Piccadilly Jim (1936)

  • Oh man…this has so many good people in it.
  • Screenplay by Charles Brackett & Edwin Knopf (based on a novel by P.G. Wodehouse).
  • Robert Montgomery is James Crocket, Jr., a prospering cartoonist/caricaturist living in England. Frank Morgan is James, Sr., his non-prospering actor father who only acts in Shakespeare plays – otherwise, he acts in nothing…so, as RoMo says – it has been nothing for the last 20 years.
  • Oh, goodness – Frank Morgan’s love interest in this movie is Eugenia – played by Billie Burke. And that is how the Wizard of Oz & Glenda the Good Witch became lovers. (!!!)
  • There’s a scene in Jim’s apartment in which Eugenia, James Sr., and Eugenia’s sister, brother-in-law, & nephew are waiting for Jim’s arrival so they can meet him – that is perfectly written & perfectly delivered. The rhythm and the dynamic between the characters is absolutely great.
  • (Eugenia’s family – Herbert Pett (Grant Mitchell), Nesta Pett (Cora Witherspoon), & their troublemaker son Ogden (Tommy Bupp) – do not approve of Eugenia’s choice in boyfriends & think James Sr. is after their wealth…which they have made off of some fabric-recycling clothing business called “the Pett Process.”)

(Also, really it seems like Nesta is the only one who really objects to James Sr. Herbert seems like a dullard who only cares about his recycled clothing – and all Ogden is concerned with is getting into mischief while complaining about the stiffness of the suits he’s made to wear.)

  • Eric Blore plays Bayliss, RoMo’s butler…and he does it gloriously.
  • Well – RoMo takes to making a cartoon strip called “Rags to Riches” featuring the “Richswitch family” that not-so-subtly parodies the Pett clan. People love it.
  • When the Petts return from holiday, Nesta & Herbert are predictably outraged by the cartoon & its widespread popularity – especially since it is so accurate that people are able to recognize them as the Richswitches wherever they go.

(It should be noted that Eugenia & Ogden find the comic strip charmingly hilarious.)

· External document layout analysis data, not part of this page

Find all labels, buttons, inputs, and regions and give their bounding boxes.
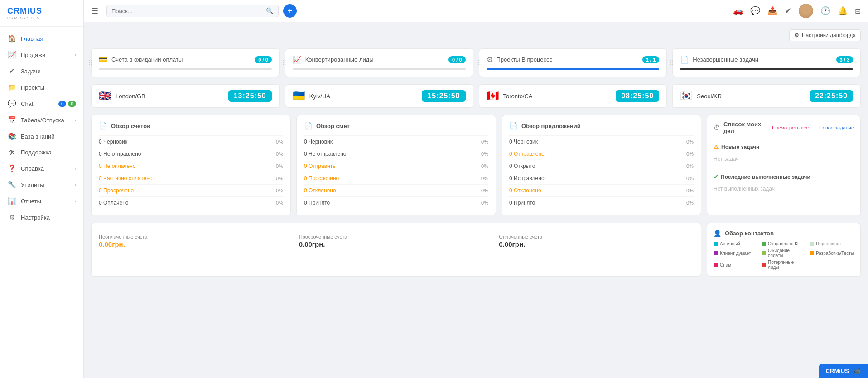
crmius-bar[interactable]: CRMiUS 📹 [819,364,868,378]
search-bar: 🔍 [106,5,279,17]
overview-row: 0 Исправлено 0% [509,172,694,184]
new-task-link[interactable]: Новое задание [819,125,854,130]
contacts-icon: 👤 [714,230,721,237]
legend-dot [762,263,766,267]
overview-icon: 📄 [509,122,518,130]
message-icon[interactable]: 💬 [750,6,760,16]
flag-icon: 🇰🇷 [680,90,692,102]
legend-label: Разработка/Тесты [816,251,854,256]
sidebar-item-settings[interactable]: ⚙ Настройка [0,209,83,225]
sidebar-item-projects[interactable]: 📁 Проекты [0,79,83,96]
reports-nav-icon: 📊 [7,197,16,205]
clock-location-label: Seoul/KR [697,93,722,100]
drag-handle[interactable]: ⠿ [476,59,480,67]
top-card-projects: ⠿ ⚙ Проекты В процессе 1 / 1 [479,48,667,77]
sidebar-nav: 🏠 Главная 📈 Продажи › ✔ Задачи 📁 Проекты… [0,27,83,378]
add-button[interactable]: + [283,4,297,18]
legend-label: Потерянные лиды [768,260,806,270]
dash-settings-bar: ⚙ Настройки дашборда [91,29,861,41]
card-title: Проекты В процессе [497,56,639,63]
proposals-overview-card: 📄 Обзор предложений 0 Черновик 0% 0 Отпр… [502,115,701,215]
overview-row: 0 Отклонено 0% [509,184,694,196]
logo: CRMiUS CRM SYSTEM [0,0,83,27]
projects-nav-label: Проекты [21,84,76,91]
overdue-invoices: Просроченные счета 0.00грн. [299,234,494,248]
hamburger-icon[interactable]: ☰ [91,6,98,16]
overview-value: 0% [686,163,694,169]
dashboard-settings-button[interactable]: ⚙ Настройки дашборда [789,29,861,41]
overview-value: 0% [276,139,283,144]
completed-tasks-empty: Нет выполненных задач [714,183,854,196]
flag-icon: 🇬🇧 [99,90,111,102]
check-icon[interactable]: ✔ [785,6,791,16]
legend-label: Клиент думает [720,251,751,256]
legend-item: Потерянные лиды [762,260,806,270]
paid-invoices: Оплаченные счета 0.00грн. [499,234,694,248]
drag-handle[interactable]: ⠿ [282,59,286,67]
sidebar-item-sales[interactable]: 📈 Продажи › [0,47,83,63]
bell-icon[interactable]: 🔔 [838,6,848,16]
gear-icon-settings: ⚙ [794,32,799,38]
overview-header: 📄 Обзор смет [304,122,488,130]
sidebar-item-knowledge[interactable]: 📚 База знаний [0,128,83,144]
card-progress-bar [487,68,660,70]
overview-row: 0 Отправить 0% [304,160,488,172]
clock-time: 15:25:50 [422,90,465,102]
clock-card-Toronto-CA: 🇨🇦 Toronto/CA 08:25:50 [479,84,667,108]
car-icon[interactable]: 🚗 [733,6,743,16]
unpaid-invoices: Неоплаченные счета 0.00грн. [99,234,294,248]
sidebar-item-home[interactable]: 🏠 Главная [0,30,83,47]
sidebar-item-chat[interactable]: 💬 Chat 00 [0,96,83,112]
drag-handle[interactable]: ⠿ [88,59,92,67]
overview-value: 0% [686,151,694,157]
header-icons: 🚗 💬 📤 ✔ 🕐 🔔 ⊞ [733,4,861,18]
knowledge-nav-icon: 📚 [7,132,16,140]
overview-value: 0% [686,176,694,181]
tasks-icon: ⏱ [714,124,720,131]
legend-dot [762,251,766,255]
search-input[interactable] [111,8,266,14]
tasks-header: ⏱ Список моих дел Посмотреть все | Новое… [707,115,860,140]
view-all-link[interactable]: Посмотреть все [772,125,809,130]
sidebar-item-reports[interactable]: 📊 Отчеты › [0,193,83,209]
arrow-icon: › [75,182,76,187]
clock-time: 08:25:50 [616,90,659,102]
sidebar-item-utilities[interactable]: 🔧 Утилиты › [0,177,83,193]
video-icon: 📹 [854,368,861,374]
clock-time: 22:25:50 [810,90,853,102]
sidebar-item-timeoff[interactable]: 📅 Табель/Отпуска › [0,112,83,128]
sidebar-item-support[interactable]: 🛠 Поддержка [0,144,83,160]
share-icon[interactable]: 📤 [767,6,777,16]
new-tasks-section: ⚠ Новые задачи Нет задач [707,140,860,170]
card-progress-track [680,68,853,70]
contacts-title: Обзор контактов [725,230,774,237]
contacts-header: 👤 Обзор контактов [714,230,854,237]
overview-label: 0 Отклонено [304,187,336,194]
paid-label: Оплаченные счета [499,234,694,239]
check-completed-icon: ✔ [714,174,718,180]
drag-handle[interactable]: ⠿ [669,59,674,67]
sidebar-item-tasks[interactable]: ✔ Задачи [0,63,83,79]
flag-icon: 🇺🇦 [293,90,305,102]
clock-location: 🇰🇷 Seoul/KR [680,90,722,102]
expand-icon[interactable]: ⊞ [855,7,861,15]
tasks-nav-label: Задачи [21,68,76,75]
overview-label: 0 Не отправлено [304,151,347,157]
logo-title: CRMiUS [7,6,76,16]
clock-icon[interactable]: 🕐 [820,6,830,16]
sidebar-item-help[interactable]: ❓ Справка › [0,160,83,177]
content-area: ⚙ Настройки дашборда ⠿ 💳 Счета в ожидани… [84,22,868,378]
clock-location: 🇨🇦 Toronto/CA [487,90,533,102]
overview-label: 0 Отправить [304,163,336,169]
avatar[interactable] [799,4,813,18]
clocks-row: 🇬🇧 London/GB 13:25:50 🇺🇦 Kyiv/UA 15:25:5… [91,84,861,108]
legend-label: Переговоры [816,241,841,246]
card-header: ⚙ Проекты В процессе 1 / 1 [487,55,660,64]
legend-item: Отправлено КП [762,241,806,246]
projects-nav-icon: 📁 [7,83,16,91]
legend-item: Переговоры [810,241,854,246]
clock-location: 🇬🇧 London/GB [99,90,145,102]
overview-value: 0% [481,176,488,181]
clock-card-Seoul-KR: 🇰🇷 Seoul/KR 22:25:50 [672,84,861,108]
card-badge: 0 / 0 [255,56,271,63]
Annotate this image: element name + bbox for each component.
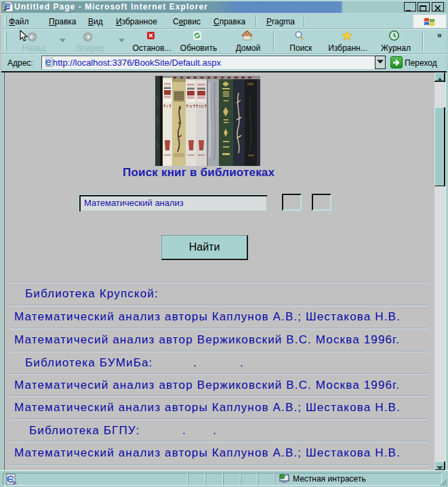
svg-text:✝III✝: ✝III✝ bbox=[195, 104, 208, 109]
svg-text:✝I✝: ✝I✝ bbox=[163, 104, 172, 109]
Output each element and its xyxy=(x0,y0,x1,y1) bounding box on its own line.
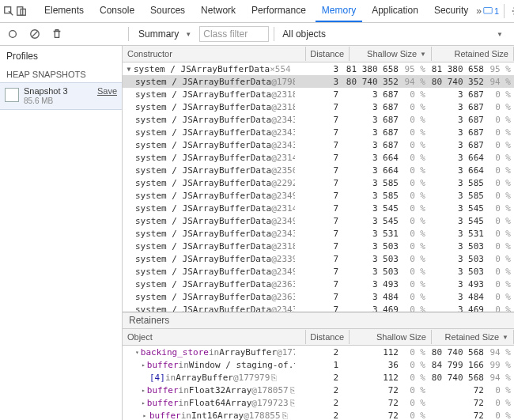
clear-icon[interactable] xyxy=(27,26,43,42)
table-row[interactable]: system / JSArrayBufferData @23391373 503… xyxy=(123,252,514,265)
devtools-topbar: ElementsConsoleSourcesNetworkPerformance… xyxy=(0,0,514,23)
constructors-header: Constructor Distance Shallow Size▼ Retai… xyxy=(123,46,514,62)
table-row[interactable]: system / JSArrayBufferData @23183373 503… xyxy=(123,240,514,252)
table-row[interactable]: system / JSArrayBufferData @23497573 585… xyxy=(123,189,514,202)
inspect-icon[interactable] xyxy=(3,3,14,19)
retainer-row[interactable]: ▾backing_store in ArrayBuffer @177979 ⎘2… xyxy=(123,346,514,358)
profiles-sidebar: Profiles HEAP SNAPSHOTS Snapshot 3 85.6 … xyxy=(0,46,123,420)
table-row[interactable]: system / JSArrayBufferData @22922573 585… xyxy=(123,176,514,189)
main-area: Profiles HEAP SNAPSHOTS Snapshot 3 85.6 … xyxy=(0,46,514,420)
tab-performance[interactable]: Performance xyxy=(245,0,312,22)
retainer-row[interactable]: ▸buffer in Float32Array @178057 ⎘2720 %7… xyxy=(123,384,514,396)
retainers-rows[interactable]: ▾backing_store in ArrayBuffer @177979 ⎘2… xyxy=(123,346,514,420)
table-row[interactable]: system / JSArrayBufferData @23182373 687… xyxy=(123,88,514,100)
chevron-down-icon[interactable]: ▼ xyxy=(497,31,503,38)
table-row[interactable]: system / JSArrayBufferData @23637773 493… xyxy=(123,278,514,290)
retainers-panel: Retainers Object Distance Shallow Size R… xyxy=(123,312,514,420)
separator xyxy=(274,27,274,41)
table-row[interactable]: system / JSArrayBufferData @23494373 545… xyxy=(123,214,514,227)
col-distance[interactable]: Distance xyxy=(306,47,350,61)
snapshot-item[interactable]: Snapshot 3 85.6 MB Save xyxy=(0,82,122,110)
retainer-row[interactable]: ▸buffer in Int16Array @178855 ⎘2720 %720… xyxy=(123,409,514,420)
objects-filter-select[interactable]: All objects xyxy=(279,27,329,41)
messages-count: 1 xyxy=(494,6,499,16)
tab-security[interactable]: Security xyxy=(428,0,474,22)
col-retained-size[interactable]: Retained Size xyxy=(432,47,514,61)
svg-rect-3 xyxy=(484,8,493,14)
chevron-down-icon: ▼ xyxy=(502,334,508,341)
objects-filter-label: All objects xyxy=(282,28,326,40)
table-row[interactable]: system / JSArrayBufferData @23494173 503… xyxy=(123,265,514,278)
snapshot-size: 85.6 MB xyxy=(24,96,93,106)
table-row[interactable]: system / JSArrayBufferData @23434373 687… xyxy=(123,126,514,138)
tab-elements[interactable]: Elements xyxy=(38,0,90,22)
table-row[interactable]: system / JSArrayBufferData @23437573 687… xyxy=(123,138,514,151)
snapshot-icon xyxy=(5,88,19,102)
table-row[interactable]: system / JSArrayBufferData @23439773 469… xyxy=(123,303,514,312)
col-shallow-size[interactable]: Shallow Size xyxy=(350,330,432,344)
tab-sources[interactable]: Sources xyxy=(144,0,191,22)
table-row[interactable]: system / JSArrayBufferData @23439173 531… xyxy=(123,227,514,240)
tab-console[interactable]: Console xyxy=(93,0,141,22)
table-row[interactable]: system / JSArrayBufferData @23433573 687… xyxy=(123,113,514,126)
col-retained-size[interactable]: Retained Size▼ xyxy=(432,330,514,344)
retainer-row[interactable]: ▸buffer in Float64Array @179723 ⎘2720 %7… xyxy=(123,396,514,409)
col-constructor[interactable]: Constructor xyxy=(123,47,306,61)
constructors-rows[interactable]: ▼system / JSArrayBufferData ×554381 380 … xyxy=(123,62,514,312)
col-distance[interactable]: Distance xyxy=(306,330,350,344)
svg-rect-1 xyxy=(17,7,23,16)
class-filter-input[interactable]: Class filter xyxy=(199,26,269,42)
chevron-down-icon: ▼ xyxy=(185,31,191,38)
memory-toolbar: Summary▼ Class filter All objects ▼ xyxy=(0,23,514,46)
table-row[interactable]: system / JSArrayBufferData @23184973 687… xyxy=(123,100,514,113)
table-row[interactable]: system / JSArrayBufferData @179811380 74… xyxy=(123,75,514,88)
save-link[interactable]: Save xyxy=(97,86,117,96)
table-row[interactable]: ▼system / JSArrayBufferData ×554381 380 … xyxy=(123,62,514,75)
col-shallow-size[interactable]: Shallow Size▼ xyxy=(350,47,432,61)
heap-snapshots-section: HEAP SNAPSHOTS xyxy=(0,66,122,82)
snapshot-name: Snapshot 3 xyxy=(24,86,93,96)
retainer-row[interactable]: ▸buffer in Window / staging-of.test.plat… xyxy=(123,358,514,371)
table-row[interactable]: system / JSArrayBufferData @23147973 664… xyxy=(123,151,514,164)
table-row[interactable]: system / JSArrayBufferData @23630573 484… xyxy=(123,290,514,303)
table-row[interactable]: system / JSArrayBufferData @23501773 664… xyxy=(123,164,514,176)
messages-badge[interactable]: 1 xyxy=(483,6,499,16)
col-object[interactable]: Object xyxy=(123,330,306,344)
topbar-right: 1 ⋮ xyxy=(483,3,514,19)
gear-icon[interactable] xyxy=(509,3,514,19)
retainer-row[interactable]: [4] in ArrayBuffer @177979 ⎘21120 %80 74… xyxy=(123,371,514,384)
retainers-header: Object Distance Shallow Size Retained Si… xyxy=(123,329,514,346)
chevron-down-icon: ▼ xyxy=(420,51,426,58)
device-toggle-icon[interactable] xyxy=(16,3,27,19)
separator xyxy=(504,4,505,18)
record-icon[interactable] xyxy=(5,26,21,42)
profiles-title: Profiles xyxy=(0,46,122,66)
retainers-title: Retainers xyxy=(123,312,514,329)
view-select-label: Summary xyxy=(138,28,179,40)
view-select[interactable]: Summary▼ xyxy=(135,27,195,41)
separator xyxy=(128,27,129,41)
tab-network[interactable]: Network xyxy=(195,0,242,22)
table-row[interactable]: system / JSArrayBufferData @23144773 545… xyxy=(123,202,514,214)
more-tabs-icon[interactable]: » xyxy=(476,3,482,19)
heap-content: Constructor Distance Shallow Size▼ Retai… xyxy=(123,46,514,420)
tab-application[interactable]: Application xyxy=(365,0,425,22)
panel-tabs: ElementsConsoleSourcesNetworkPerformance… xyxy=(38,0,474,22)
tab-memory[interactable]: Memory xyxy=(316,0,362,22)
svg-point-5 xyxy=(9,31,17,38)
snapshot-text: Snapshot 3 85.6 MB xyxy=(24,86,93,106)
trash-icon[interactable] xyxy=(49,26,65,42)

  • Unfortunately, Jim discovers too late that the beautiful girl he has been trying to woo is, in fact, Mr. Pett’s niece.
  • Ann, the niece (Madge Evans), doesn’t yet know that RoMo & Piccadilly Jim the Insulting Cartoonist are one in the same – but somehow, I suspect, that will not last much longer.
  • RoMo tells Ann that he knows Piccadilly Jim & can get the cartoons to stop – except when he goes to his editor, the editor’s like, ‘Sorry, dude – you made this cartoon way too popular & funny & the newspaper is making heaps of money off of it. If you quit, we’ll just find someone new to draw it.’ And RoMo’s like, ‘Well…fuck.’
  • I’m not really sure why RoMo is so relentlessly pursuing this Ann – we’ve met her on several occasions now, & I’m really not impressed. Sure, she’s pretty – but she doesn’t really seem to have much else going on.
  • RoMo follows Bland – I mean…Ann – on a boat to America (catching up to the other Petts, who sailed on a boat the previous day). He pretends his name is Bayliss, and that Bayliss (the butler) is his father.
  • Bland is like, ‘Great news, Mr. Bayliss (RoMo) – you can meet my Aunt & Uncle at the dock tomorrow!’ Fake Mr. Bayliss is like, ‘Ohhh, crap.’
  • Speaking of lying about one’s identity – greeting Bland on the dock with the Petts is one “Count Osric” – who of course is the elder Mr. Crocker, wearing glasses & a handlebar mustache & speaking with a Danish accent.
  • Bland eventually finds out that Bayliss, Jr. is actually Piccadilly Jim & pretends to be mad for several weeks – but of course she is in love with PJ, despite his cartoons, and soon cancels her engagement to Lord Priory (an outstanding Ralph Forbes) & comes running back to him.
  • …But not before a drama-filled dinner is held, in which PJ inspires Count Osric to rip off his glasses & beard & reveal his true identity to his duped BFF Nesta. (Nesta shrieks in response, but I think she’ll get over it.)
  • And they all lived happily ever after: Bland with PJ, and Glenda with Oz. Bravo!
  • This movie was perfectly cast, in every way – which made it extremely enjoyable to watch.
  • The screenplay was also well done – though I feel like it lost some steam in the last half, once the Ann-pursuit was commenced.
  • Still – a highly entertaining film, and if you’re a fan of RoMo, Frank Morgan, or Eric Blore – seek it out immediately!